The 203 is the degrees of freedom (df). The 2.69 is the t-value (note that I removed the sign, as it’s not important), and the p-value being less than 0.05, I just put < 0.05, rather than the exact number.
Paired Samples t-test
Up till now we’ve always had two independent groups. For example males and females.
Sometimes, you want the same people to sit through two different conditions. This is called a paired sample design.
Why would you want to do that? Well, when you have two independent samples you introduce unsystematic error due to e.g., individual differences (you may have placed more people with higher fluctuations of blood sugar in one of the groups, which will be a significant confounder). With paired sample designs you get rid of this error, since it’s the same people used twice.
Paired sample designs are more statistically powerful than independent samples designs (i.e., if there is an effect, you are more likely to find it, or if you prefer, you are more likely to cross the 0.05 significance threshold). The also required less data. However, they are harder to work with as well, since you need to bring participants in twice. You also need to control for any lingering or learning effects by splitting the group so that half do session 1 first, and half do session 2 first, before switching them around.
The assumptions of paired samples t-tests are different. We won’t be covering those in this course, so you don’t need to worry about them.

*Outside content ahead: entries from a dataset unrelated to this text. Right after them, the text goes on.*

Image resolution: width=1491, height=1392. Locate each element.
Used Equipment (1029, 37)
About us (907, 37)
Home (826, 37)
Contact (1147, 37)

Interpreting paired samples t-tests
We interpret the test in the exact same way as with the independent samples. Check the p-value and if it is under 0.05, then reject the null hypothesis.
Effect sizes
Note that the p-value is simply a probability of the difference in means occurring under the null hypothesis. It tells us absolutely nothing about how meaningful this difference is. For example, if school A that has adopted a new learning curriculum ends up with average scores of 100 in some test, while school B ends up with 98, the difference may be significant (if the sample size is larger enough, the standard deviation small enough), but the difference is not very meaningful.
The way to check the meaningful distance between the two means is by using Cohen’s D. Cohen’s d is a simple calculation that can be done by hand if you want:
The d-statistic will tell us how large the effect size is, usually small being 0.2, medium being 0.5, and large being 0.8.

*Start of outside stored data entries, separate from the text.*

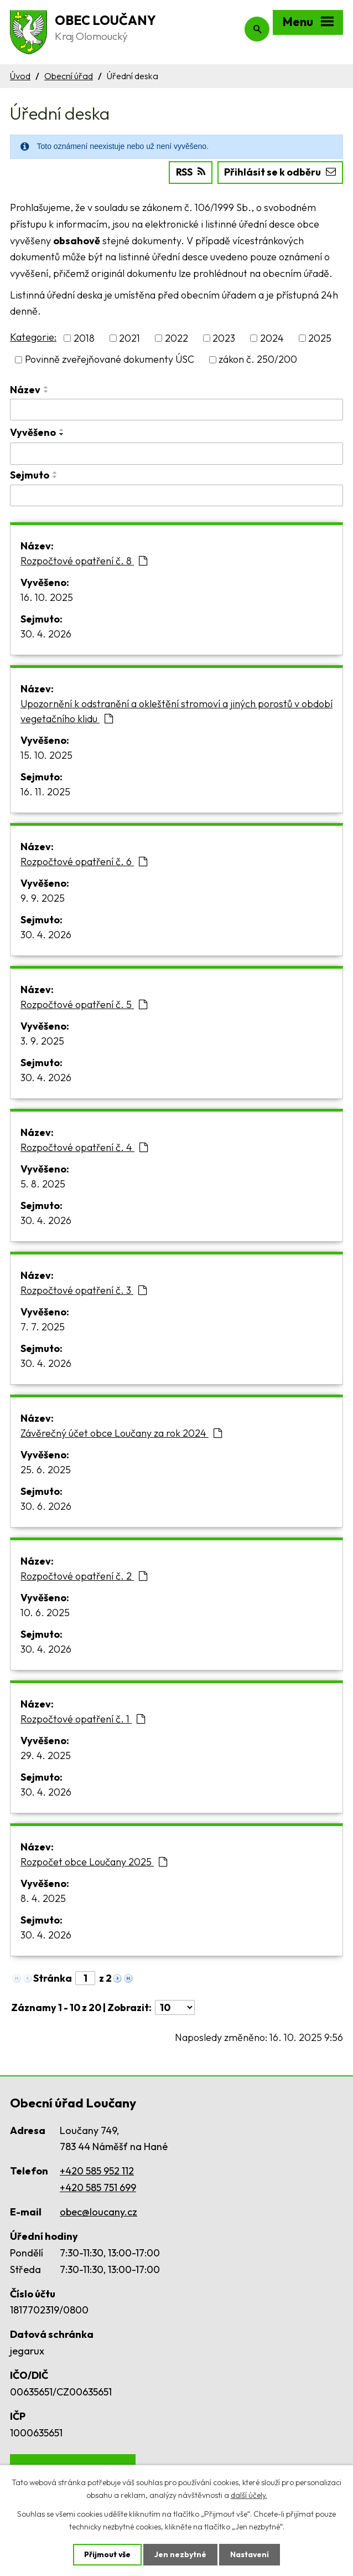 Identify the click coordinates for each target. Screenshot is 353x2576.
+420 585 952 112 (97, 2170)
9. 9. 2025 (42, 898)
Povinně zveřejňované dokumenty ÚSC (109, 359)
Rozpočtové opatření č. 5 (83, 1004)
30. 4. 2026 (45, 634)
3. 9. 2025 (42, 1041)
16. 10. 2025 (46, 597)
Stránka (52, 1978)
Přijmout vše (107, 2554)
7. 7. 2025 (42, 1326)
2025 (319, 338)
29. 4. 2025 (45, 1755)
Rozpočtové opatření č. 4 (84, 1147)
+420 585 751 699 (98, 2187)
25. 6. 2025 (45, 1469)
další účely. (249, 2495)
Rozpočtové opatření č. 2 (83, 1576)
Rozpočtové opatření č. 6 (83, 861)
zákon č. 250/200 (258, 359)
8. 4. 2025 (43, 1898)
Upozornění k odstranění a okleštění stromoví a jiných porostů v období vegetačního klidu (176, 711)
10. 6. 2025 (45, 1612)
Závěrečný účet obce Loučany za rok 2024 (121, 1433)
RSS (190, 172)
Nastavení (249, 2554)
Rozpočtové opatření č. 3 (83, 1290)
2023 (223, 338)
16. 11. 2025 (45, 791)
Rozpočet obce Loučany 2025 (93, 1861)
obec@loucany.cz (98, 2211)
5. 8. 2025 (42, 1184)
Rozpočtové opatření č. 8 (83, 560)
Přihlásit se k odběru (280, 172)
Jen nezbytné (180, 2554)
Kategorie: (33, 337)
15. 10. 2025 (46, 755)
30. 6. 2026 (45, 1506)
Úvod (20, 75)
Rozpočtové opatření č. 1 (82, 1719)
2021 (129, 338)
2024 (272, 338)
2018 (84, 338)
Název (25, 389)
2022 (176, 338)
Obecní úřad (68, 75)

I will show you how to do this in the workshop using software, but for now all you need to know is that p-values should not be used as measures of effect size.
Exercises
Question 1
What are the assumptions that need to be met in order for independent samples t-tests to work properly?
Question 2
What is the difference between a one-tailed and a two-tailed test?
Question 3
Is a one-tailed test more, or less conservative than a two-tailed test? Why is that?
Question 4
Maria wants to examine whether employee satisfaction with the legacy payroll system is less than with the new and shiny online web-based system. Let’s call the legacy system A and the new system B. Formulate the null and alternative hypotheses.
Question 5
Maria wants to increase the statistical power of her test, as well as reduce the amount of participants she will need. Should she use two sample or paired sample design?
Question 6
Maria ends up using a two sample (independent samples) design. She chooses to use a t-test (possibly wrongly, as satisfaction is usually an ordinal variable, but let’s ignore this for the sake of this exercise). She reports that t(258) = 2.59, p < 0.05. Did Maria find enough evidence to support her hypothesis? Why?
Question 7
Let’s examine the output from Maria’s t-test again.
t(258) = 2.59, p < 0.05
What is the t-value, what are the degrees of freedom, what is the p-value?
Question 8
Maria wants to make her test more conservative and changes the significance threshold from 0.05 to 0.01. Her p-value was actually 0.02. Did she still find evidence to support her hypothesis given her new significance threshold?
Question 9
Maria used Cohen’s d and found d = 0.3. How large is the effect of the IV on the DV?